**Task details**:
Pull out every line from the listing that has the word "calendar".

**Source material**:
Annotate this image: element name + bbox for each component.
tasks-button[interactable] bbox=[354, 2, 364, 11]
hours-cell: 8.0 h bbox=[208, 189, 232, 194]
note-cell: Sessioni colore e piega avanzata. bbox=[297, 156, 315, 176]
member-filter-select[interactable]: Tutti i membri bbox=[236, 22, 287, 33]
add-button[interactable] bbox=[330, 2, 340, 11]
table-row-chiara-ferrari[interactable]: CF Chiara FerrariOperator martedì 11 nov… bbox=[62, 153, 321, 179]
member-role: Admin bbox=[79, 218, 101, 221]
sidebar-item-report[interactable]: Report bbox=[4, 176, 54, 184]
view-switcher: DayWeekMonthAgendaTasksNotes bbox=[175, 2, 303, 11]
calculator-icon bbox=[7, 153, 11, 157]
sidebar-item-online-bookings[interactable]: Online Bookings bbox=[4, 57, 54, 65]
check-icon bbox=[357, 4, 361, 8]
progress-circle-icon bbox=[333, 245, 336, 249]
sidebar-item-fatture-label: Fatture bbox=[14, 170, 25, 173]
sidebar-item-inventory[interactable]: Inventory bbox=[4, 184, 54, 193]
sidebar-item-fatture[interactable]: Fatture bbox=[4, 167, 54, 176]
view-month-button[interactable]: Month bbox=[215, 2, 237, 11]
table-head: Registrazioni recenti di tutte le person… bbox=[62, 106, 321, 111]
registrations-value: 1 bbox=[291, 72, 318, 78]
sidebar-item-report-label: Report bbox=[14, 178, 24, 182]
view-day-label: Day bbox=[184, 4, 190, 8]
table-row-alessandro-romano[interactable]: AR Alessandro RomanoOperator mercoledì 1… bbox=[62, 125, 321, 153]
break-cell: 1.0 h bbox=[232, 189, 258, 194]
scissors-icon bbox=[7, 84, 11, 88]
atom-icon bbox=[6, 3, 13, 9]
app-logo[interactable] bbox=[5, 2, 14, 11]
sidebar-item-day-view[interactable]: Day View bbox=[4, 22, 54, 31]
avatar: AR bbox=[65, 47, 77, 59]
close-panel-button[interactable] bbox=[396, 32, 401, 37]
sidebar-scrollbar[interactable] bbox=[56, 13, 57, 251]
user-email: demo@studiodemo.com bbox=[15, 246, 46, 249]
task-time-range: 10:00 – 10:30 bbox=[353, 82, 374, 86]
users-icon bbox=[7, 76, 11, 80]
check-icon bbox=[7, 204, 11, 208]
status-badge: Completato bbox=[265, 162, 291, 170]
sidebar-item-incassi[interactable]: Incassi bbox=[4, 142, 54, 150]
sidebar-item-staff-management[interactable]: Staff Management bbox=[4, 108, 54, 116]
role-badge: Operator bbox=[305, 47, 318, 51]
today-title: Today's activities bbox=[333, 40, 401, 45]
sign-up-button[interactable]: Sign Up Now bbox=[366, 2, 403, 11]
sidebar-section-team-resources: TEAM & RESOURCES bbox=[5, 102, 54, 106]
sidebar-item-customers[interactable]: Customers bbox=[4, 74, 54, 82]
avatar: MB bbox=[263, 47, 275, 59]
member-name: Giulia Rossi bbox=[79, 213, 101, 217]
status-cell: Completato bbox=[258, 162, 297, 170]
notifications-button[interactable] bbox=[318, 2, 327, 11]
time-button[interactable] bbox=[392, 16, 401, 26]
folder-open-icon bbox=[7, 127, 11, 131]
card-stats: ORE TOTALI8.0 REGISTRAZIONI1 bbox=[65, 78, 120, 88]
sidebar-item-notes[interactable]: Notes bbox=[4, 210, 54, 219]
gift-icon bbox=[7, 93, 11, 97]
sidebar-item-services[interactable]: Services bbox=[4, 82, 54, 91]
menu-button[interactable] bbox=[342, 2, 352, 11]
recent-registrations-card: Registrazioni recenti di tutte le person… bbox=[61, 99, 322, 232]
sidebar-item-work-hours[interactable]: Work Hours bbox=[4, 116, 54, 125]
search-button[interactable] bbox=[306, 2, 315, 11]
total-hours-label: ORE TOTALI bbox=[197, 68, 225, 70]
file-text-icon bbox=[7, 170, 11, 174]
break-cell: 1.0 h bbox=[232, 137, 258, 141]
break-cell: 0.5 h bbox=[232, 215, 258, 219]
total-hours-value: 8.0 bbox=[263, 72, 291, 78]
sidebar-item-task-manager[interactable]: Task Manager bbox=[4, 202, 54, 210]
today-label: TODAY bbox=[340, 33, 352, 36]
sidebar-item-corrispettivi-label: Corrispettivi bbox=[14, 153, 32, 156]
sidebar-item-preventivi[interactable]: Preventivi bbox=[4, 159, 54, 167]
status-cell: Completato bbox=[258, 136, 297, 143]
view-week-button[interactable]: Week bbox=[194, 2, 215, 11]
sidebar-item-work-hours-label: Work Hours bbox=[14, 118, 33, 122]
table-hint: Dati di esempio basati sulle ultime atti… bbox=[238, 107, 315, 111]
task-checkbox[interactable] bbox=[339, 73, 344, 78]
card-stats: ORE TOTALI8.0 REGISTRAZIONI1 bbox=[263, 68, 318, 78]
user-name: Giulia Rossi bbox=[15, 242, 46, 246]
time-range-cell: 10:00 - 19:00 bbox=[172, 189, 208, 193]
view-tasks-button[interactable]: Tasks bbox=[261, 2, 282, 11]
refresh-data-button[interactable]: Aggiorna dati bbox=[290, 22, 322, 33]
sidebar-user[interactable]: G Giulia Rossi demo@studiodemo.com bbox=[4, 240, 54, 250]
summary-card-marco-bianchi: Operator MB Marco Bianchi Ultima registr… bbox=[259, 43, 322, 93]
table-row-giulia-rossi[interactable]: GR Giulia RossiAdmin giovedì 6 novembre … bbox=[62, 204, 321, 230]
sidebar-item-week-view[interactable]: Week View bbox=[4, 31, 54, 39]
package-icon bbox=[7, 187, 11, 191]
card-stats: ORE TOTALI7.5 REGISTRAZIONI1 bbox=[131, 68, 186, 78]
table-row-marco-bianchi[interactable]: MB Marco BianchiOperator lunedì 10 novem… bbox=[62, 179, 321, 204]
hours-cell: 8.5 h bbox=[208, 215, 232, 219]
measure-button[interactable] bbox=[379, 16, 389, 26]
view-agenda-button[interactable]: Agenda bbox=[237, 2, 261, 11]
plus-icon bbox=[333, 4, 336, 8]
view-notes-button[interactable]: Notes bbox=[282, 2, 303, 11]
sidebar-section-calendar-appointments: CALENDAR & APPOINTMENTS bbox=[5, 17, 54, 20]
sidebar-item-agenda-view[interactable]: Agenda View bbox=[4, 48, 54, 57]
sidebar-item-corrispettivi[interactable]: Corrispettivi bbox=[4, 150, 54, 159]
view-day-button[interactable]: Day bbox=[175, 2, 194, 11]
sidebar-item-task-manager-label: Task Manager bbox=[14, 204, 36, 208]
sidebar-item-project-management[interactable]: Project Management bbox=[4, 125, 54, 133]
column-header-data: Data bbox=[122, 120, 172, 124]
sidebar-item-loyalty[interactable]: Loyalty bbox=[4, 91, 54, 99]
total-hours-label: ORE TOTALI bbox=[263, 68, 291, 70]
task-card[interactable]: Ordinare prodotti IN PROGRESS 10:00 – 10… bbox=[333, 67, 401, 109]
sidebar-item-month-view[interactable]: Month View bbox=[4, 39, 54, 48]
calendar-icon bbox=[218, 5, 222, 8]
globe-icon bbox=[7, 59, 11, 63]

**Final answer**:
sidebar-section-calendar-appointments: CALENDAR & APPOINTMENTS bbox=[5, 17, 54, 20]
calendar-icon bbox=[218, 5, 222, 8]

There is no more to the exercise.